Many schools and other public services in SE1 were closed on Wednesday because of strike action over changes to pensions.
• Most schools in SE1 were closed
• London Ambulance Service control room in Waterloo was operating with reduced staffing
• Some galleries at Tate Modern were shut
• Some classes at Morley College were cancelled
• Some teaching at London South Bank University was disrupted
• Waterloo Library was closed
• Refuse and recycling collections in Southwark were disrupted
• Some staff at Southwark Crown Court were on strike
"At a time of year on year real term pay cuts, sky-rocketing energy prices and spiralling transport costs, the Government is telling public sector workers that they have to pay an average of 50 per cent more in pension contributions," explains Bronwyn Murphy, Unison branch secretary at London South Bank University.
"Not only are these changes unfair, but they are unnecessary. The Local Government Pension Scheme, which many of our members pay into, is cash rich, taking more in contributions than it pays out in pensions each year.
"The biggest threat to the long-term well-being of the pension scheme comes from these proposed changes, which will reduce the number of people joining due to such prohibitive costs and force existing members to leave. The Government is not solving a crisis but creating one."
Unison general secretary Dave Prentis was at St Thomas' Hospital at 6.45am on Wednesday to meet staff. Among those in the crowd at the Westminster Bridge entrance were both young people and long-standing hospital employees looking to their retirement.
"There are hundreds of thousands of Unison members are taking action to protect their pensions today – with solid support across the country," said Dave Prentice.
"We know that today's strike is being led by women – 3.7 million could be affected by the plans to make detrimental changes to pensions. And they won't be fooled by government ministers' claims that their justified action will hit jobs. They know the real reason that the dole queues are growing are the disastrous choices the government is making.
"Its own Office of Budgetary Responsibility has predicted that 710,000 public sector jobs will go by 2017. This, alongside pay freezes and the pensions tax, will suck vital demand out of our economy – strangling any chance of the private sector coming to our rescue."
Later the Unison leader was at City Hall before meeting striking staff from the Equalities and Human Rights Commission in Tooley Street.
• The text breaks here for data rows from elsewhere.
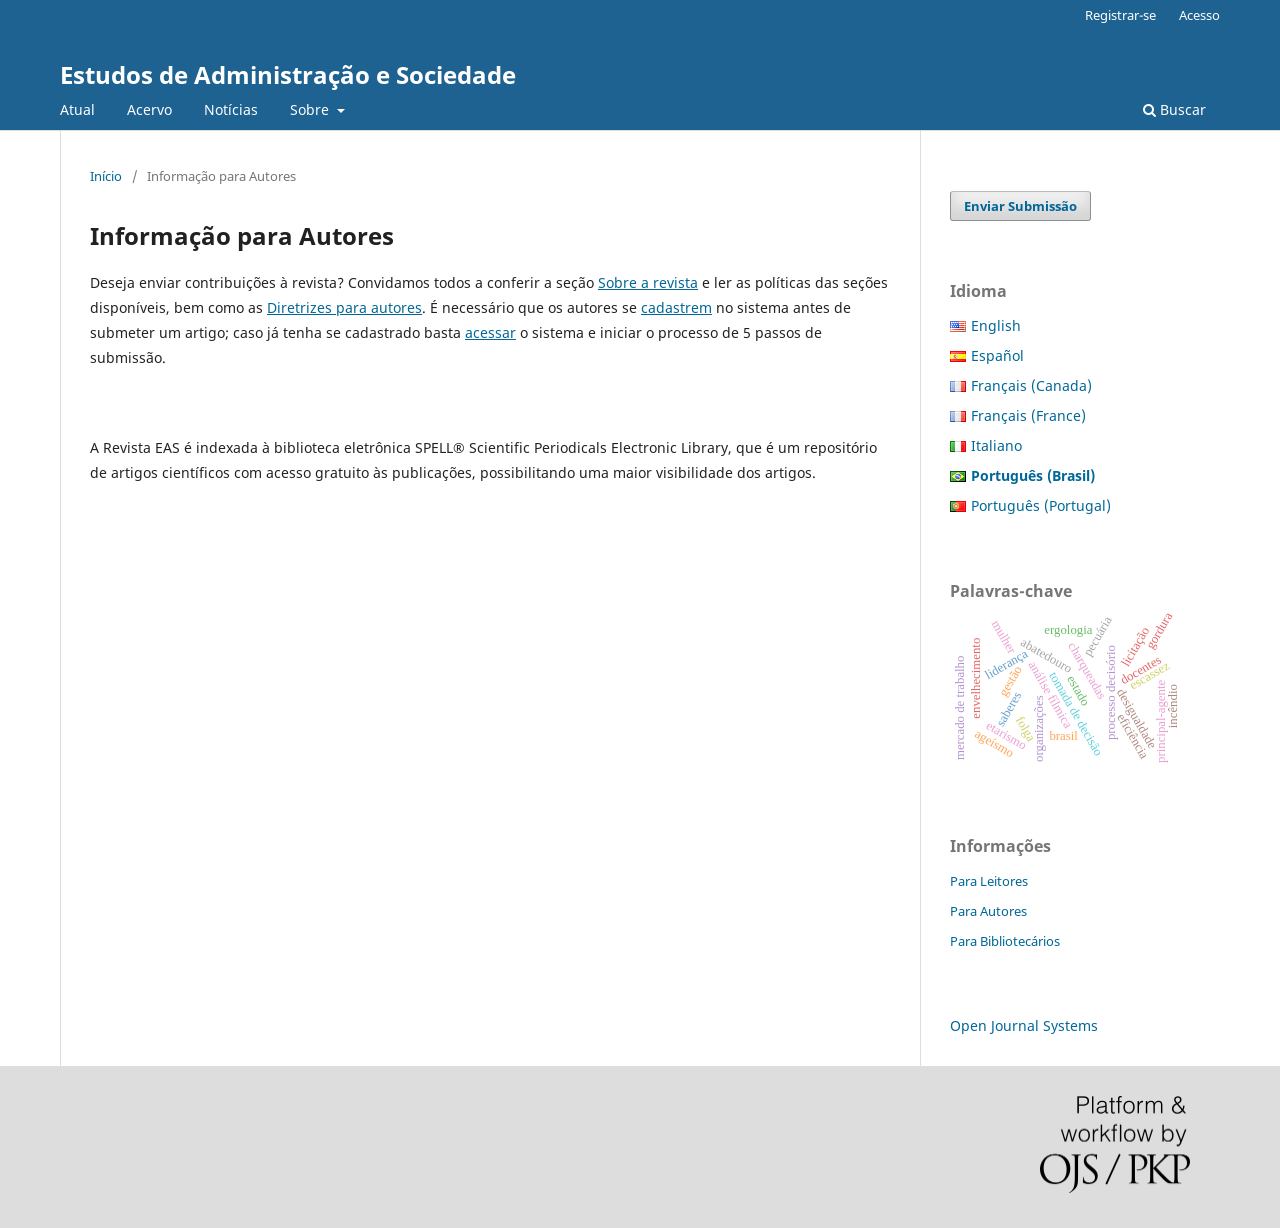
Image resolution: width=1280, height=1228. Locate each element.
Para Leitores (989, 881)
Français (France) (1028, 415)
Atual (77, 109)
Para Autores (988, 911)
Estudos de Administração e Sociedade (288, 74)
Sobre (311, 109)
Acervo (149, 109)
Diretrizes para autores (344, 307)
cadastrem (676, 307)
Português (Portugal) (1041, 505)
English (996, 325)
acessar (490, 332)
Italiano (996, 445)
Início (106, 176)
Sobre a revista (648, 282)
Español (997, 355)
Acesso (1199, 15)
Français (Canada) (1031, 385)
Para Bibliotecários (1005, 941)
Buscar (1174, 109)
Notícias (231, 109)
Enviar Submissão (1020, 206)
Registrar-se (1120, 15)
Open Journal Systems (1024, 1025)
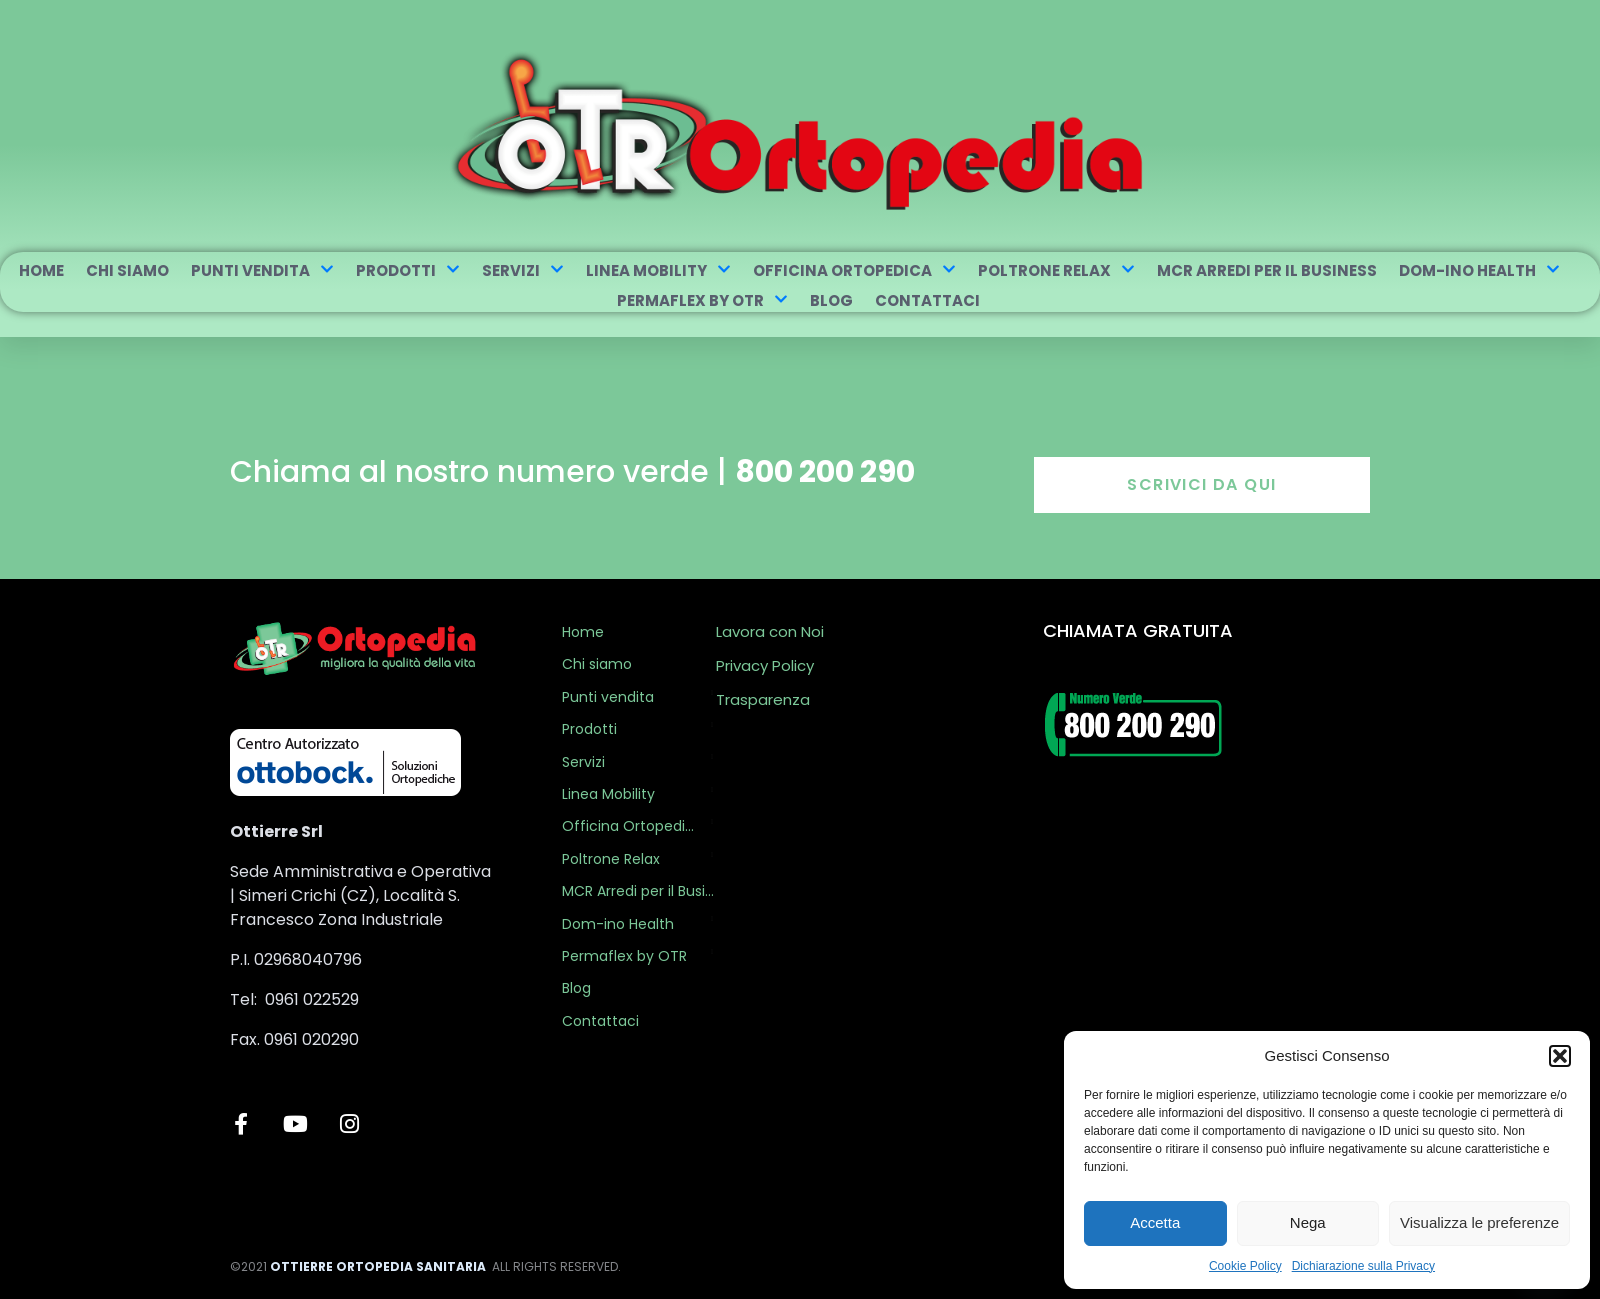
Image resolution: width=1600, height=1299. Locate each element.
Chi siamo (127, 270)
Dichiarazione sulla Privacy (1363, 1266)
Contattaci (927, 300)
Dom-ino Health (1479, 270)
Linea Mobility (658, 270)
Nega (1308, 1222)
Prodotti (408, 270)
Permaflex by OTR (702, 300)
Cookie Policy (1245, 1266)
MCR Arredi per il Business (1267, 270)
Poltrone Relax (1056, 270)
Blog (831, 300)
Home (41, 270)
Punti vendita (262, 270)
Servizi (523, 270)
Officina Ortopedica (854, 270)
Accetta (1155, 1222)
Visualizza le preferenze (1479, 1222)
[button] (1560, 1056)
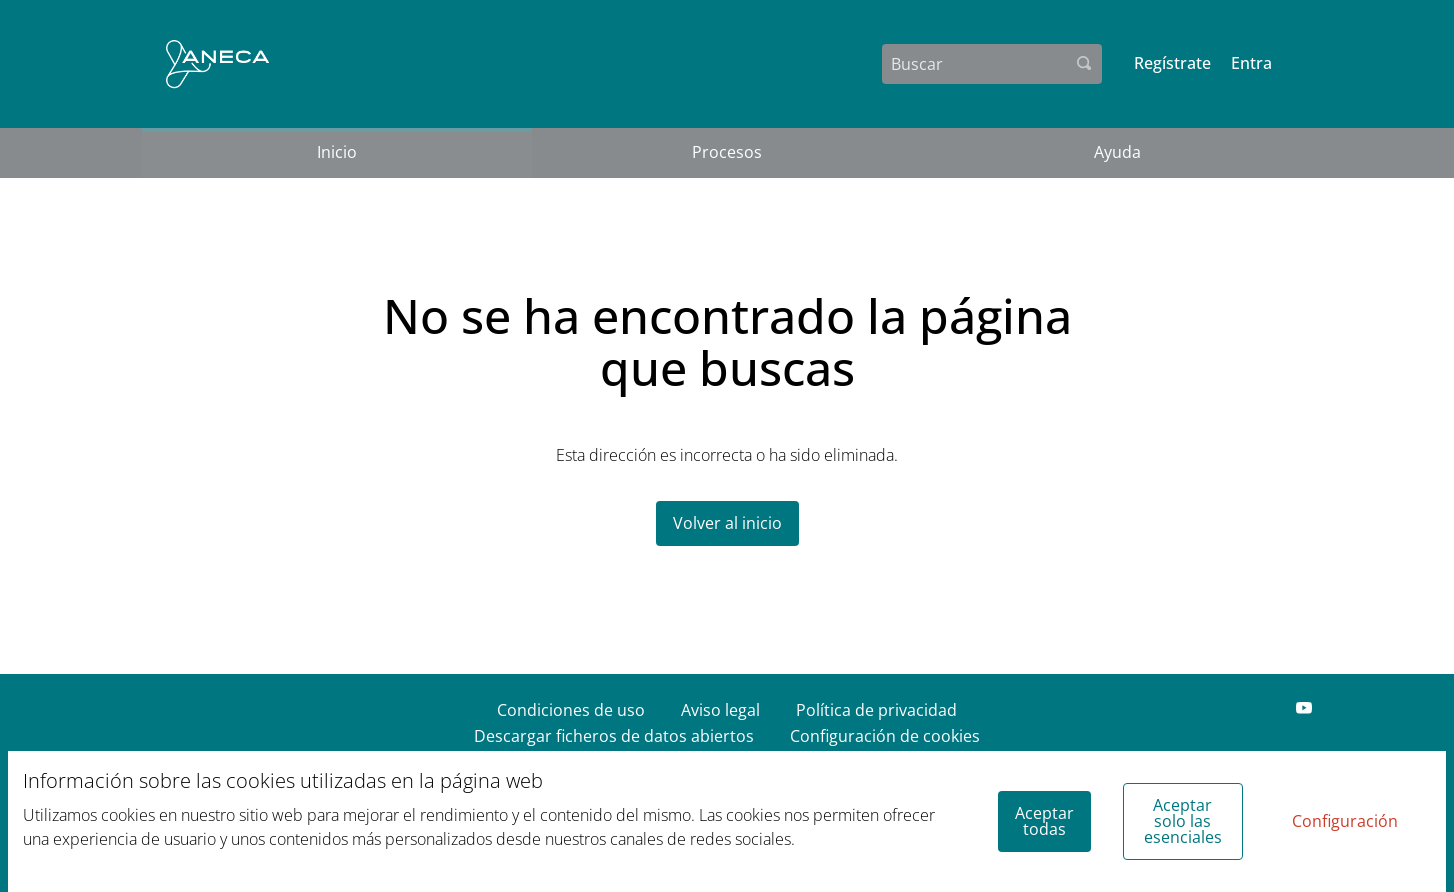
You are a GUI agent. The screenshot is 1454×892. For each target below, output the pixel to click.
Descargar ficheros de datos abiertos (614, 736)
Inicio (337, 152)
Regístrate (1172, 63)
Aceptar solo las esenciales (1183, 821)
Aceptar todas (1044, 821)
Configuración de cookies (885, 736)
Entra (1251, 63)
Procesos (727, 152)
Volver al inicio (727, 523)
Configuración (1345, 821)
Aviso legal (720, 710)
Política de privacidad (876, 710)
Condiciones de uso (571, 710)
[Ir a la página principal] (217, 64)
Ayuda (1117, 152)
Opposite was a picket outside Southwark Council's main offices.
On Tuesday night Southwark Council's Labour administration gave its backing to the strikers.
"I'd like to say, on behalf of everyone on this side of the chamber, that we wholeheartedly support the action that is taking place tomorrow," said Cllr Richard Livingstone, cabinet member for finance, resources and community safety.
"We know that it is the Government that has forced you into this position."
Cllr Livingstone was responding to a deputation from Southwark Trades Union Council.
The council is expected to save £250,000 in wages from Wednesday's strike. Cllr Livingstone agreed to implement a suggestion from the deputation that the cash be set aside for initiatives to combat youth unemployment.
"We are now under severe pressure as a result of today's industrial action, and a significant number of our patients are waiting to be sent an ambulance response," said Jason Killens, deputy director of operations.
"As ever, we are continuing to give priority to those people with the most serious or life-threatening illnesses or injuries, and we are sorry for any delays people are facing.
"We are doing all that we can to maintain the safest possible service in very difficult circumstances and are working with unions to try to improve the emergency cover their members are providing."